Activity Overview / Details
A vinyl record
Masking tape/ scotch tape
Paper to make a cone
Arrange the students into groups of 2 or 3. Have each student take out a sheet of paper and start a lab write-up titled “11 Cheers for Digital! Lab Write-up” with their name and other information in the upper right corner.
Give each group a vinyl record, preferably a 78. (78 records are stronger and have deeper grooves, so they work better for this lab).
Have them take a pencil or wooden dowel and put it tightly into the hole in the middle of the record. If the pencil does not fit tightly, wrap a little masking tape around it until it does.
Give them a piece of paper and have them roll it into a pointed cone and tape it together. Tape a needle or pin into the point of the cone so it sticks out a half inch or so.
Have one student place the tip of the pencil on the table and rotate the record slowly. Then have another student hold the top edge of the cone loosely and drop the needle gently in the groove of the record until they can hear a sound. Have them try different speeds and directions until they can get passable music out of their “record player”.
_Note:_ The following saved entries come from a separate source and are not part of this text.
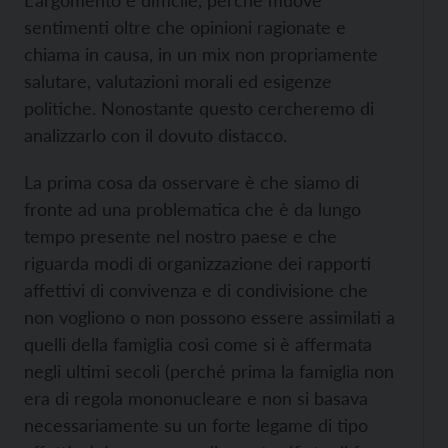
L’argomento è difficile, perché muove
sentimenti oltre che opinioni ragionate e
chiama in causa, in un mix non propriamente
salutare, valutazioni morali ed esigenze
politiche. Nonostante questo cercheremo di
analizzarlo con il dovuto distacco.
La prima cosa da osservare è che siamo di
fronte ad una problematica che è da lungo
tempo presente nel nostro paese e che
riguarda modi di organizzazione dei rapporti
affettivi di convivenza e di condivisione che
non vogliono o non possono essere assimilati a
quelli della famiglia così come si è affermata
negli ultimi secoli (perché prima la famiglia non
era di regola mononucleare e non si basava
necessariamente su un forte legame di tipo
On their lab sheets, have the students write a brief summary of how the paper “record player” works.
Ask the students how easy or difficult it would be to assign a number value to the music at any given point.
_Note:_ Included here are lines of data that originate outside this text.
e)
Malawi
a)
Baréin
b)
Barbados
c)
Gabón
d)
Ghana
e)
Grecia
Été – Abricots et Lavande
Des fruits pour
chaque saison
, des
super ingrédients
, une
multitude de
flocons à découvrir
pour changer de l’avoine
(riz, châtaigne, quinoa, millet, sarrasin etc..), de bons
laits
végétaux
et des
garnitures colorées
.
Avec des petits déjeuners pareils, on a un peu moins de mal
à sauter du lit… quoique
Now have the students return to their seats. As they are sitting in their seats, turn the lights off. Ask whether the light is off or on. Now turn the light back on and ask the same question. Repeat several times, and then ask if there was any question as to whether the light was on or off. Explain that this is how digital information works, and how computers need information in digital form so there will be no question what a certain number is.
Now have a student clap with a slow, steady beat. Turn the light off and on and have the students write a “1” or “0” on their paper for every clap, a “1” if the light is on and a “0” when the light is off at the clap. Stop the clapping and have them look at their paper. Tell them that this is what a computer sees- just a series of “1”s and “0”s.
Explain to the students how computers send information as “ square waves” where a “1” is a pulse of electricity and a “0” is no electricity. Draw and example of a square wave on the board. Have the students draw a square wave like a computer might see just below the line of ones and zeroes they just created.
Explain that this is how computers create information, by turning the electricity off and on, much like a light switch. This way, just like in the previous activity, the computer can be sure it has the right information. Since computers only use two numbers, “1”and “0” (off and on), we call this system of seeing information “binary”. “Bi” means two, like a bicycle has two wheels.
Have the students write in their own words on the lab write-up why having computers use only ones and zeroes keeps them from making mistakes with numbers.